Dans le hameau du Roselet, au cœur des Franches-Montagnes (JU), se trouve un domaine particulier. Depuis que Julia et Laurent Simonin ont repris l’exploitation familiale en 2017, ces parents de six enfants – elle est titulaire d’un master en théologie réformée, lui est informaticien de formation – n’ont cessé de se diversifier.

Les Simonin ont commencé par convertir leurs 48 hectares en culture biologique, par conviction. Puis ils ont choisi d’y élever des vaches salers aux cornes impressionnantes, des poules dans un poulailler mobile, des cochons de pâturage, et se sont mis à l’agroforesterie en 2021, combinant le soin de leurs fruitiers à la culture de céréales. Mais la parcelle dont Julia Simonin est la plus fière est celle qui est entièrement dévolue à la culture de fleurs, située non loin d’une route cantonale très fréquentée menant à la Fondation du Cheval.

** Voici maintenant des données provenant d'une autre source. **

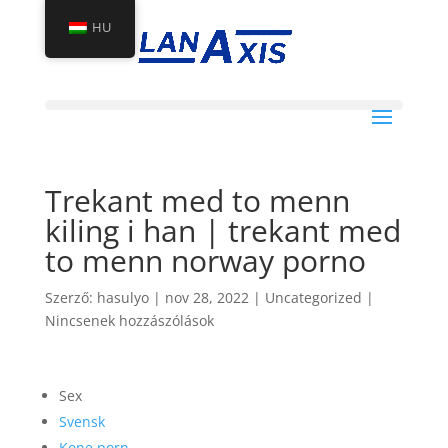
HU
Trekant med to menn
kiling i han | trekant med
to menn norway porno
Szerző:
hasulyo
|
nov 28, 2022
|
Uncategorized
|
Nincsenek hozzászólások
Sex
Svensk
Kone porn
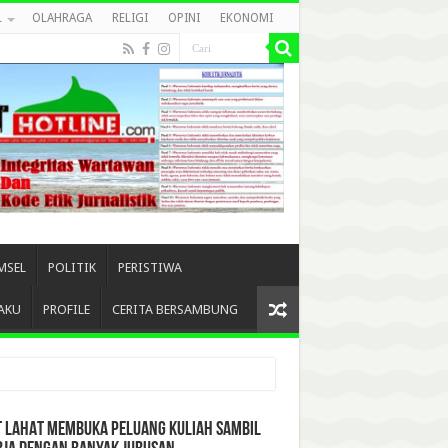
L
OLAHRAGA
RELIGI
OPINI
EKONOMI
MSEL
POLITIK
PERISTIWA
AKU
PROFILE
CERITA BERSAMBUNG
T LAHAT MEMBUKA PELUANG KULIAH SAMBIL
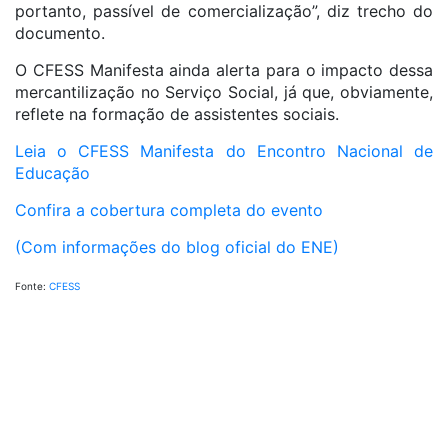
portanto, passível de comercialização”, diz trecho do
documento.
O CFESS Manifesta ainda alerta para o impacto dessa
mercantilização no Serviço Social, já que, obviamente,
reflete na formação de assistentes sociais.
Leia o CFESS Manifesta do Encontro Nacional de
Educação
Confira a cobertura completa do evento
(Com informações do blog oficial do ENE)
Fonte:
CFESS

Secteur vivace en Angleterre

Au Royaume-Uni, de nombreux producteurs cherchent à réhabiliter une culture florale oubliée. Il n’est ainsi pas rare de trouver ces plantes vivaces ou annuelles chez les fleuristes, qui surfent sur la tendance de la consommation bio, locale et de saison, même quand il s’agit d’un bouquet. Les Britanniques ont appelé ce mouvement «Flowers from the Farm» (les fleurs de la ferme). Selon FranceInfo, le chiffre d’affaires des floriculteurs anglais s’est envolé de 50% entre 2019 et 2022.

Julia Simonin s’est inspirée de ses homologues anglo-saxons pour créer son champ de fleurs, puisant de précieux conseils sur leur croissance dans des ouvrages anglophones, faute de trouver des équivalents dans la langue de Molière. Ces cultures ont aussi un autre avantage: elles sont extrêmement photogéniques et donc très présentes sur les réseaux sociaux, ce qui leur offre une publicité gratuite.

Plus de vingt variétés

«L’an dernier, nous avons planté quinze lignes de dahlias, de tournesols, d’achillées millefeuille, de fleurs de paille ou encore de gueules-de-loup, se réjouit-elle, en admirant son champ coloré. Au total, nous avons semé plus de vingt variétés, dont des tulipes qui ont beaucoup plu. Au vu du succès rencontré, nous avons choisi d’en proposer dix de plus cette année.»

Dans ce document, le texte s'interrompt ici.